(Beginning of The records)
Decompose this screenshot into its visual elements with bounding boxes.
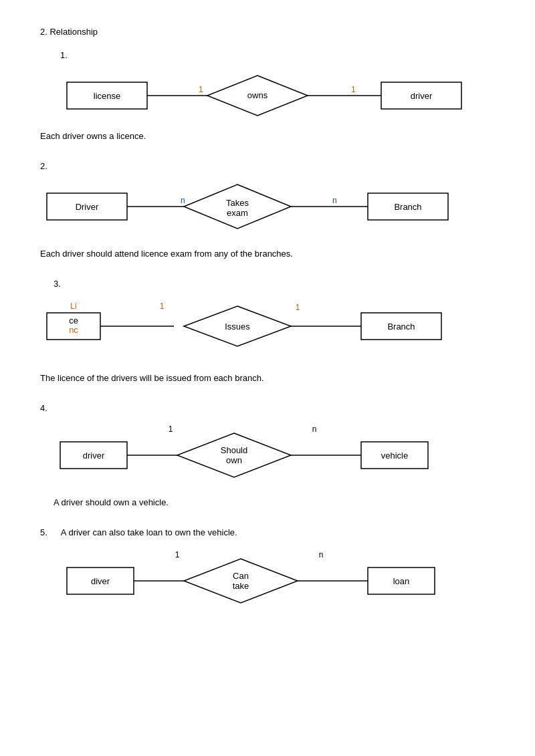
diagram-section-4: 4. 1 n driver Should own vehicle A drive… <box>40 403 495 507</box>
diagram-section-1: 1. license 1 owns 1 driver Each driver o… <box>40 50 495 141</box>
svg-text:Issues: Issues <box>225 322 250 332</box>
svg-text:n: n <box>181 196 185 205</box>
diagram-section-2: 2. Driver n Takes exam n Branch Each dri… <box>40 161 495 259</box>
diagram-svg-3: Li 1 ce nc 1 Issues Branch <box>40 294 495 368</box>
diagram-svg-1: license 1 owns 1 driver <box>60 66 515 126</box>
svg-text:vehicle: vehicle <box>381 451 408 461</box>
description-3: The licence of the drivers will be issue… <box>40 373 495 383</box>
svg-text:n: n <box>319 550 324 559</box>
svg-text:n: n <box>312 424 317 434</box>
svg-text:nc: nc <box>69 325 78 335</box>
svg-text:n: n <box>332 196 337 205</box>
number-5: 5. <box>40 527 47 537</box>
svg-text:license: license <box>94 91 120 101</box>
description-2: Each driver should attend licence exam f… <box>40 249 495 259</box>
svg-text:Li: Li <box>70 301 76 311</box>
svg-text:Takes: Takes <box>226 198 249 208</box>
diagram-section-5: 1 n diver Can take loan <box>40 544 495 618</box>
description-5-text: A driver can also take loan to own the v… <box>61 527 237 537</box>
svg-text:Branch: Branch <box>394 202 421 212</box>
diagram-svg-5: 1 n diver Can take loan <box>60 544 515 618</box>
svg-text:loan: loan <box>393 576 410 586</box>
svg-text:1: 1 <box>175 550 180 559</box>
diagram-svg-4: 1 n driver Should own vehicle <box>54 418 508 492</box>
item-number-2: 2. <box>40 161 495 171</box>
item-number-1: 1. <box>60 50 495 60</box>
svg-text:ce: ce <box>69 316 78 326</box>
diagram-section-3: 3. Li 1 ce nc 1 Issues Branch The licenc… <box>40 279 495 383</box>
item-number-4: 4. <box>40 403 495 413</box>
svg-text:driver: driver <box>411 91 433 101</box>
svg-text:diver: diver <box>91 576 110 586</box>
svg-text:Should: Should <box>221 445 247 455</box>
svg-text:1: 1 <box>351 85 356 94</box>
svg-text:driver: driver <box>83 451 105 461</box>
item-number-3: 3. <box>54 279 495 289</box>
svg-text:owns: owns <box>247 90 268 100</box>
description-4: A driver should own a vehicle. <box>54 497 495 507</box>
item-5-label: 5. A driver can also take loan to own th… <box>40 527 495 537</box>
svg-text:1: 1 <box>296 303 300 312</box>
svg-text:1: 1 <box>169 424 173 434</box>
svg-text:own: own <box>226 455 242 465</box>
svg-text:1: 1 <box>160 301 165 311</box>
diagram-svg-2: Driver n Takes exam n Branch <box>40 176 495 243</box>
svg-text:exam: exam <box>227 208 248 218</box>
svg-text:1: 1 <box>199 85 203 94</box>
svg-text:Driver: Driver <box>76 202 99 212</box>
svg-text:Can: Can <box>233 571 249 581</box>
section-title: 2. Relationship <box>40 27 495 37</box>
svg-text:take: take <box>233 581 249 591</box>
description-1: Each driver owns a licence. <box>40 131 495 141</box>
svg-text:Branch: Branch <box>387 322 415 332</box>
(End of The records)
* **Work to complete**
Return all the data exactly, and keep the pictures out.

* **Task solution**
Decompose this screenshot into its visual elements with bounding boxes.
diagram-section-4: 4. 1 n driver Should own vehicle A drive… <box>40 403 495 507</box>
diagram-section-1: 1. license 1 owns 1 driver Each driver o… <box>40 50 495 141</box>
svg-text:Issues: Issues <box>225 322 250 332</box>
svg-text:n: n <box>181 196 185 205</box>
diagram-section-2: 2. Driver n Takes exam n Branch Each dri… <box>40 161 495 259</box>
diagram-svg-3: Li 1 ce nc 1 Issues Branch <box>40 294 495 368</box>
diagram-svg-1: license 1 owns 1 driver <box>60 66 515 126</box>
svg-text:vehicle: vehicle <box>381 451 408 461</box>
description-3: The licence of the drivers will be issue… <box>40 373 495 383</box>
svg-text:n: n <box>319 550 324 559</box>
svg-text:n: n <box>312 424 317 434</box>
svg-text:nc: nc <box>69 325 78 335</box>
svg-text:n: n <box>332 196 337 205</box>
number-5: 5. <box>40 527 47 537</box>
svg-text:license: license <box>94 91 120 101</box>
description-2: Each driver should attend licence exam f… <box>40 249 495 259</box>
svg-text:Li: Li <box>70 301 76 311</box>
svg-text:Takes: Takes <box>226 198 249 208</box>
diagram-section-5: 1 n diver Can take loan <box>40 544 495 618</box>
description-5-text: A driver can also take loan to own the v… <box>61 527 237 537</box>
svg-text:Branch: Branch <box>394 202 421 212</box>
diagram-svg-5: 1 n diver Can take loan <box>60 544 515 618</box>
svg-text:loan: loan <box>393 576 410 586</box>
svg-text:1: 1 <box>175 550 180 559</box>
diagram-svg-4: 1 n driver Should own vehicle <box>54 418 508 492</box>
item-number-2: 2. <box>40 161 495 171</box>
item-number-1: 1. <box>60 50 495 60</box>
svg-text:ce: ce <box>69 316 78 326</box>
diagram-section-3: 3. Li 1 ce nc 1 Issues Branch The licenc… <box>40 279 495 383</box>
item-number-4: 4. <box>40 403 495 413</box>
svg-text:driver: driver <box>411 91 433 101</box>
svg-text:diver: diver <box>91 576 110 586</box>
svg-text:Should: Should <box>221 445 247 455</box>
svg-text:1: 1 <box>351 85 356 94</box>
svg-text:driver: driver <box>83 451 105 461</box>
item-number-3: 3. <box>54 279 495 289</box>
svg-text:owns: owns <box>247 90 268 100</box>
description-4: A driver should own a vehicle. <box>54 497 495 507</box>
item-5-label: 5. A driver can also take loan to own th… <box>40 527 495 537</box>
svg-text:1: 1 <box>296 303 300 312</box>
svg-text:1: 1 <box>169 424 173 434</box>
svg-text:own: own <box>226 455 242 465</box>
svg-text:1: 1 <box>160 301 165 311</box>
diagram-svg-2: Driver n Takes exam n Branch <box>40 176 495 243</box>
svg-text:exam: exam <box>227 208 248 218</box>
svg-text:1: 1 <box>199 85 203 94</box>
svg-text:Driver: Driver <box>76 202 99 212</box>
svg-text:Can: Can <box>233 571 249 581</box>
section-title: 2. Relationship <box>40 27 495 37</box>
svg-text:take: take <box>233 581 249 591</box>
description-1: Each driver owns a licence. <box>40 131 495 141</box>
svg-text:Branch: Branch <box>387 322 415 332</box>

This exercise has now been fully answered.